(Task) Repeat exactly, and only, the lines of the entries below from the one with "5KG TERRACO" through the one with "Singing Competition HUT Ke-81 RI", both ends included.

(Given records)
..............................
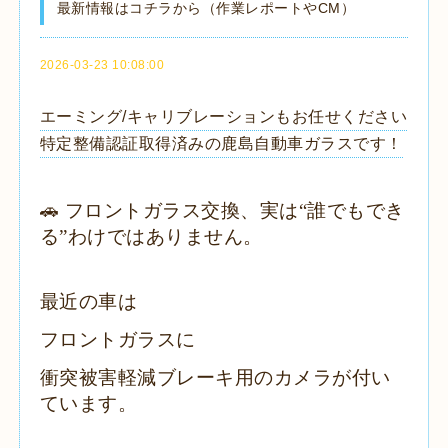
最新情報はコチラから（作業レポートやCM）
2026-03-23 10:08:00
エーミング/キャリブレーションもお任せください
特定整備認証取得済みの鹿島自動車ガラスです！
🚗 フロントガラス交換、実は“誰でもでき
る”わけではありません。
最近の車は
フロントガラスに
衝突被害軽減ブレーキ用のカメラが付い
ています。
..............................
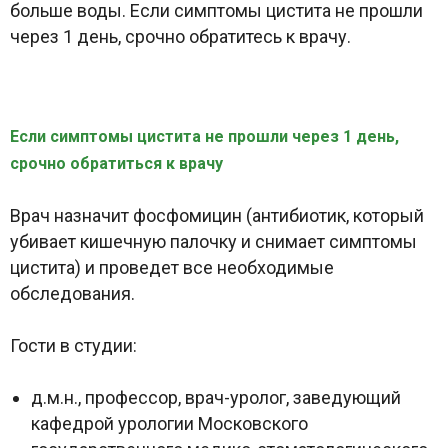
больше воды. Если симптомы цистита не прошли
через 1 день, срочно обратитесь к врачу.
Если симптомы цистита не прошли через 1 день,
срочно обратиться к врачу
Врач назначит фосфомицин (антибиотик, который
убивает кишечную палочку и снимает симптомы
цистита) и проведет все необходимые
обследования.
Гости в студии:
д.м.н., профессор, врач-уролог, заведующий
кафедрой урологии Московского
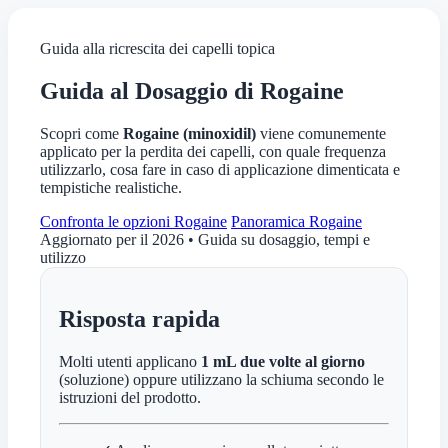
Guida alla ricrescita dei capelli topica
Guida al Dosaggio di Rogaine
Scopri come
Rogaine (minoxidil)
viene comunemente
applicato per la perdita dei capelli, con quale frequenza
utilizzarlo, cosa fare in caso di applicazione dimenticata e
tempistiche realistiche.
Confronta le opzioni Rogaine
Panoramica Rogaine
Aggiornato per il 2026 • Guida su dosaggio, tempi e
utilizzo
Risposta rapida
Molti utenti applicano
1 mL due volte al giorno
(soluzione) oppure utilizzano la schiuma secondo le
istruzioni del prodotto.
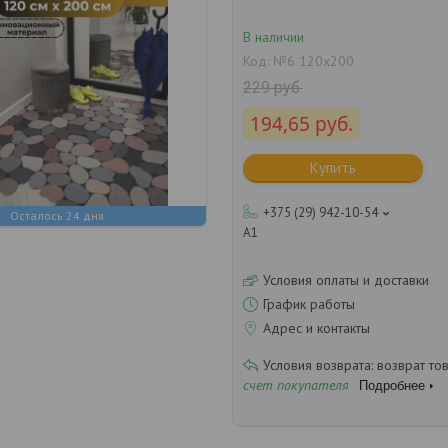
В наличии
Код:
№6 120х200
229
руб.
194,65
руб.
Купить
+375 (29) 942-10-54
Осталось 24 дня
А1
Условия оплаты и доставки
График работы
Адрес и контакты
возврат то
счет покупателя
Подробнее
..............................
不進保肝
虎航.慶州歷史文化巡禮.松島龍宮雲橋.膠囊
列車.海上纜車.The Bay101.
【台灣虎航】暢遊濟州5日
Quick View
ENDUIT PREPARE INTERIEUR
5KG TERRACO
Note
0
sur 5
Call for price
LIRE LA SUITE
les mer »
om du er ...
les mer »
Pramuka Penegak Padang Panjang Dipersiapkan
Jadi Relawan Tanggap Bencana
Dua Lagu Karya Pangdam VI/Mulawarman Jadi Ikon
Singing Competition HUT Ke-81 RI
..............................
(Answer to this task)
5KG TERRACO
Note
0
sur 5
Call for price
LIRE LA SUITE
les mer »
om du er ...
les mer »
Pramuka Penegak Padang Panjang Dipersiapkan
Jadi Relawan Tanggap Bencana
Dua Lagu Karya Pangdam VI/Mulawarman Jadi Ikon
Singing Competition HUT Ke-81 RI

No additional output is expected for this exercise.